◆ EXERCISE ◆
State the number of lines in the records underneath where the word "Online" turns up, and say nothing else.

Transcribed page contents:
· · · · ·

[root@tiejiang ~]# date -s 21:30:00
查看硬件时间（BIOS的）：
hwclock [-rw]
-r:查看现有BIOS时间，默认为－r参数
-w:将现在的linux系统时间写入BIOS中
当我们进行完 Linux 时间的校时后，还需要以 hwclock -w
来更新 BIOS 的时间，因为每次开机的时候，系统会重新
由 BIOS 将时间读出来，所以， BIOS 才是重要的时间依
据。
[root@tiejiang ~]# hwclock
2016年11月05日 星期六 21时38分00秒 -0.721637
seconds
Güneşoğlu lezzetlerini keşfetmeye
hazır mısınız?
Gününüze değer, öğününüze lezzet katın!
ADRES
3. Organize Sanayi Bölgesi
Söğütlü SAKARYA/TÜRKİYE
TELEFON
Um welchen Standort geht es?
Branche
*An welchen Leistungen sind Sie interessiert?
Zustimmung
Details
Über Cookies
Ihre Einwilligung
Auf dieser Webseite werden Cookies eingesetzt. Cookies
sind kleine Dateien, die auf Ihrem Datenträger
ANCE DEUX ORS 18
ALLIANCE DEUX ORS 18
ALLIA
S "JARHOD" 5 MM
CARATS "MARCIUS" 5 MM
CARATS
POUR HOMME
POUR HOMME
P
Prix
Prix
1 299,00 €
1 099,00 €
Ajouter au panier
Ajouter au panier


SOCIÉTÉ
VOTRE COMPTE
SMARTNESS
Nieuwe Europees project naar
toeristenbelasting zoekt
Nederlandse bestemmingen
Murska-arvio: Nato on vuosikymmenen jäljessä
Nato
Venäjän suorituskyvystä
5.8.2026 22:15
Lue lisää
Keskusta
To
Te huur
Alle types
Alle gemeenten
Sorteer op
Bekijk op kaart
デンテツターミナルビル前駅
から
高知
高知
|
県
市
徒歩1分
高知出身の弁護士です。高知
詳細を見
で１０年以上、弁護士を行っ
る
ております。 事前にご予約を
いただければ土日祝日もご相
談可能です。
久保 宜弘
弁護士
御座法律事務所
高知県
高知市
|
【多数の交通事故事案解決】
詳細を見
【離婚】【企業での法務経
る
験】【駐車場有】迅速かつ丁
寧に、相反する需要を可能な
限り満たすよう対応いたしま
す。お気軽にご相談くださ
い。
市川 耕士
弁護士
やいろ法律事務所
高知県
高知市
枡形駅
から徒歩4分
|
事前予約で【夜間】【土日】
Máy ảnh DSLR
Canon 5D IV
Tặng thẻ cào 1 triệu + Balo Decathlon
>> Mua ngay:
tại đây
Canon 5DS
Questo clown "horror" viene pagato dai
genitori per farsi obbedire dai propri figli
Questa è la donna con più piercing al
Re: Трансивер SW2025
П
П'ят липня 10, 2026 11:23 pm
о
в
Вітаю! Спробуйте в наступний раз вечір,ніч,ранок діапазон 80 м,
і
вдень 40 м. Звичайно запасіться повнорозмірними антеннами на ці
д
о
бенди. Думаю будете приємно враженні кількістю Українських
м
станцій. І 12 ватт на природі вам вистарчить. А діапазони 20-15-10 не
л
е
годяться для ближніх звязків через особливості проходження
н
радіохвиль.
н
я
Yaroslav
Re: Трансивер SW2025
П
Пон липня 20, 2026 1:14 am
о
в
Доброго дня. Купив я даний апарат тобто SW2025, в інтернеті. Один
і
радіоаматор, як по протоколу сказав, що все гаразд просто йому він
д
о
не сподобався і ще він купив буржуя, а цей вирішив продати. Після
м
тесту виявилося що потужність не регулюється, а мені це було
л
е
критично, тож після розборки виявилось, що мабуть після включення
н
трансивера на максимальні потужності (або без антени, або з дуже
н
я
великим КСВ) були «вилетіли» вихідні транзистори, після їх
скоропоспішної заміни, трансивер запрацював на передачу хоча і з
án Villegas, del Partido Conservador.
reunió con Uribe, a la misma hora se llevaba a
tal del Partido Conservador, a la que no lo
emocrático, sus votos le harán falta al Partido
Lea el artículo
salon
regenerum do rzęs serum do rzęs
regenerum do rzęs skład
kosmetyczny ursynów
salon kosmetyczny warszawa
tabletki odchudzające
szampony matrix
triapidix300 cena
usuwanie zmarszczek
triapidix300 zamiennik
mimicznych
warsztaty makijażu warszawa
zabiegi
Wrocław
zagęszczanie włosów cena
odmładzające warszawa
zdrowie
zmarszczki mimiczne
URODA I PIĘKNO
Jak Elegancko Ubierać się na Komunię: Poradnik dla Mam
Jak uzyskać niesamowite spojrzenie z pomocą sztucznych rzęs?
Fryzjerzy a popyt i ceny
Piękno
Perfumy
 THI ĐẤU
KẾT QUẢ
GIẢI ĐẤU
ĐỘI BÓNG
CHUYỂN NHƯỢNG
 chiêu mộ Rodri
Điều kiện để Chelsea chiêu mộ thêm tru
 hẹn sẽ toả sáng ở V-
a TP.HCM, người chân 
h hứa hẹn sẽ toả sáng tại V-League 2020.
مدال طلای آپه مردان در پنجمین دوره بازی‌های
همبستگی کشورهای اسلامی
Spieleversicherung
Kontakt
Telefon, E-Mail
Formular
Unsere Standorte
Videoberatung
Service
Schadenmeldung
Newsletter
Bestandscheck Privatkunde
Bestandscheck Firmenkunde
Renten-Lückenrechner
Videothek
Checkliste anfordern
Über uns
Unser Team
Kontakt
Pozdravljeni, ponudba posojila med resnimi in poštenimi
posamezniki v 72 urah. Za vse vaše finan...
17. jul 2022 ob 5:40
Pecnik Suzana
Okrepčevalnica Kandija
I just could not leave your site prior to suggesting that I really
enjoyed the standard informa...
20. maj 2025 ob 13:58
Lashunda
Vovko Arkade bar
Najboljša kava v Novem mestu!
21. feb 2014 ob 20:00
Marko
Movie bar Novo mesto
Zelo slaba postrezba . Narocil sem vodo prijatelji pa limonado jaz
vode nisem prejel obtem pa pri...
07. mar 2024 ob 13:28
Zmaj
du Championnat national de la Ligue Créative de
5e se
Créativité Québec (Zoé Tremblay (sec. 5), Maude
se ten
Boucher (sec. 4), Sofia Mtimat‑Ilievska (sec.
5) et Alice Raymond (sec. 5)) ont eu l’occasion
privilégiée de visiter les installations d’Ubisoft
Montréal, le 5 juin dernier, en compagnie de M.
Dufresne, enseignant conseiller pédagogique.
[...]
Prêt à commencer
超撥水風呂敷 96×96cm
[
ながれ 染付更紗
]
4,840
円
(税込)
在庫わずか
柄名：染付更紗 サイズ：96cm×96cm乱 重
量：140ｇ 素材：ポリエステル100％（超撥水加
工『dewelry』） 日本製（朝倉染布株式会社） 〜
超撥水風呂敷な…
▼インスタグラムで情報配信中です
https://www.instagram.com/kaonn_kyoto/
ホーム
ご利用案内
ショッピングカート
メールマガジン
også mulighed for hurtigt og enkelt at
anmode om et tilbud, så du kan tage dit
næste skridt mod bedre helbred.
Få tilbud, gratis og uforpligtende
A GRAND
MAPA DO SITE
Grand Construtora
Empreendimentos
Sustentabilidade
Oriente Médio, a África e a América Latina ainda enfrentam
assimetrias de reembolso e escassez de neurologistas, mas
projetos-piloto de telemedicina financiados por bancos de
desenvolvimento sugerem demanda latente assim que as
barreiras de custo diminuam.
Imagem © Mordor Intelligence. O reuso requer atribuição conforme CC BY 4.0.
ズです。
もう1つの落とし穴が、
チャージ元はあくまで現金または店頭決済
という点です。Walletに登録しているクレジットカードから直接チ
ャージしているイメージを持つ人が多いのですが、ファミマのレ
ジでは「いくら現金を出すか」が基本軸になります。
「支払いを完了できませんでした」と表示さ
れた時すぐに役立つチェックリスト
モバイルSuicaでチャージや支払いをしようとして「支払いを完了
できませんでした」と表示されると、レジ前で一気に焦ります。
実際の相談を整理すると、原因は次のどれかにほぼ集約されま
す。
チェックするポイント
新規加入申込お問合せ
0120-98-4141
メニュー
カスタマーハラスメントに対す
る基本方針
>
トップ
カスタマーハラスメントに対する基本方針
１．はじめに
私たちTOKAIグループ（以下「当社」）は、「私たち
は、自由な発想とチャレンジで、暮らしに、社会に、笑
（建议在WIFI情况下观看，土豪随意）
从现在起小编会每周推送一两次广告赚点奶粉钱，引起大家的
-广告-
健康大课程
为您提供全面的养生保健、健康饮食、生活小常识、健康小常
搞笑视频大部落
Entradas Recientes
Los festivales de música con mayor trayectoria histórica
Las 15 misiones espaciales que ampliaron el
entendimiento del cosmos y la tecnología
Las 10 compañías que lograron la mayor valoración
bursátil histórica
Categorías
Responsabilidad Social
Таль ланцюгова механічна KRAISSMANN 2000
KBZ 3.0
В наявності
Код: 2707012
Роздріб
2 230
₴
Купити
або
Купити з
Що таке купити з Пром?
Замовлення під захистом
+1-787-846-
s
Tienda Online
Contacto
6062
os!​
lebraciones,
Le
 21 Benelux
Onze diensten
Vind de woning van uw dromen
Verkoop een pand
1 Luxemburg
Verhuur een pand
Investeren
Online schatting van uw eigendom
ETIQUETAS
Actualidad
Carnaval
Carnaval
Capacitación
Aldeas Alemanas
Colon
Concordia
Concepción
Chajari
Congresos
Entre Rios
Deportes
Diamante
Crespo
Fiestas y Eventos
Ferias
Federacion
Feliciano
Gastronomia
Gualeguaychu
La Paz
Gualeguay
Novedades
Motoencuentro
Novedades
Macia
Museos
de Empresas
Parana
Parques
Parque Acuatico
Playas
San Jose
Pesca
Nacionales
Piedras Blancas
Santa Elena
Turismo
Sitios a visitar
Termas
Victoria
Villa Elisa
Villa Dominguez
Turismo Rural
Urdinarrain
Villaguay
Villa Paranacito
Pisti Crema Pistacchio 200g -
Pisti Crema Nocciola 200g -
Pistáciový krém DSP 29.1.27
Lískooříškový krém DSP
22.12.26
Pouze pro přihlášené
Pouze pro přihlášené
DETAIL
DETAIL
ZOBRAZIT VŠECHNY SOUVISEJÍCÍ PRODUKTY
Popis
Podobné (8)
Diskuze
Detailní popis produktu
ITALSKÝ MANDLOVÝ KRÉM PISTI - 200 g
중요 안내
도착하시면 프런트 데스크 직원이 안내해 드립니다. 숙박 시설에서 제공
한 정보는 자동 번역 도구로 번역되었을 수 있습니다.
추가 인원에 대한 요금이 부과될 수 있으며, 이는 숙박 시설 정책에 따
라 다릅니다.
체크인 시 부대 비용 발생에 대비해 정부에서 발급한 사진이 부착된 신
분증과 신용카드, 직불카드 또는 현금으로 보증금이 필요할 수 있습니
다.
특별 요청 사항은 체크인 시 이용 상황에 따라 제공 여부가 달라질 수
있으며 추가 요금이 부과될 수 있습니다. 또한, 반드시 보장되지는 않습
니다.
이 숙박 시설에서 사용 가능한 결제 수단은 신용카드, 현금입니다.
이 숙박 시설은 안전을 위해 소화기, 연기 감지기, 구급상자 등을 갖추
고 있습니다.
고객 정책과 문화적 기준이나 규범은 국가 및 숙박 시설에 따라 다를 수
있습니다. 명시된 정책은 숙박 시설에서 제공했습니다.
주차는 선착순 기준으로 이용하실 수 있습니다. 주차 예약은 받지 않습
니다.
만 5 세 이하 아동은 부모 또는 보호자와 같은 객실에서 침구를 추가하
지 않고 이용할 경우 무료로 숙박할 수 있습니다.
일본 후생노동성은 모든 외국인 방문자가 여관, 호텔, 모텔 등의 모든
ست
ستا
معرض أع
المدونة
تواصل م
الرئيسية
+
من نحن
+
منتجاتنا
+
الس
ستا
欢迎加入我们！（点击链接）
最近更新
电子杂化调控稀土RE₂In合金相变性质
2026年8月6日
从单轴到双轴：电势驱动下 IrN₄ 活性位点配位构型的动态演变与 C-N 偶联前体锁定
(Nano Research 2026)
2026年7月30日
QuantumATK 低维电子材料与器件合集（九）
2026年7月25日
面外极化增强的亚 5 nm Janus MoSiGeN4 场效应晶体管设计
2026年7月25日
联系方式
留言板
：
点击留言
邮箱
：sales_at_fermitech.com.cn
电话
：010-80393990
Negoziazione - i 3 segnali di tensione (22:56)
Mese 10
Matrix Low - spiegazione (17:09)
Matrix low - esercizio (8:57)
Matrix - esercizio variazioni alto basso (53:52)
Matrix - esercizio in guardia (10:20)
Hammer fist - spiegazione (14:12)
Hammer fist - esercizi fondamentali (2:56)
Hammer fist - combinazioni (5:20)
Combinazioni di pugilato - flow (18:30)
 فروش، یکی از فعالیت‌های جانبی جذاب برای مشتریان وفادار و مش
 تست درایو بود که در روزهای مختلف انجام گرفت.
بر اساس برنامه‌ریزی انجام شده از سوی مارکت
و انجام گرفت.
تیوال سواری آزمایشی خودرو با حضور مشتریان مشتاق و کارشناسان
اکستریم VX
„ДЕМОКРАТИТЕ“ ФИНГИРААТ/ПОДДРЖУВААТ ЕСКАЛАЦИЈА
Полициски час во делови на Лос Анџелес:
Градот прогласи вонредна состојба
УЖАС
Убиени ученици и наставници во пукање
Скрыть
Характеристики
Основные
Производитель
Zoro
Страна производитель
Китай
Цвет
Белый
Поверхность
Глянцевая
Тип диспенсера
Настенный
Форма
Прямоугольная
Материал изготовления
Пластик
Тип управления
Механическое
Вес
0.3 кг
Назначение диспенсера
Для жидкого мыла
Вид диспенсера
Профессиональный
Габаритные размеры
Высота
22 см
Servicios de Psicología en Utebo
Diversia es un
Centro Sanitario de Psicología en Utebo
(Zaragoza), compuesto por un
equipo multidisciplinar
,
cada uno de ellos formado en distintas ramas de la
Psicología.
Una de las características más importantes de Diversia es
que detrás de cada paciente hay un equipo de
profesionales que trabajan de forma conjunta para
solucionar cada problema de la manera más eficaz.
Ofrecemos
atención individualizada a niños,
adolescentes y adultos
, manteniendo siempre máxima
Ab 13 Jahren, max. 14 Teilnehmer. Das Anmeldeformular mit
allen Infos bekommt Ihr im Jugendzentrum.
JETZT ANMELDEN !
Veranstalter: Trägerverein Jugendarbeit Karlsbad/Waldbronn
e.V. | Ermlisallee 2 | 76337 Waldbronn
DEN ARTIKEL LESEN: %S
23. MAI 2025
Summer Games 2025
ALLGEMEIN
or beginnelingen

· · · · ·

◆ SOLUTION TO THIS PROBLEM ◆
2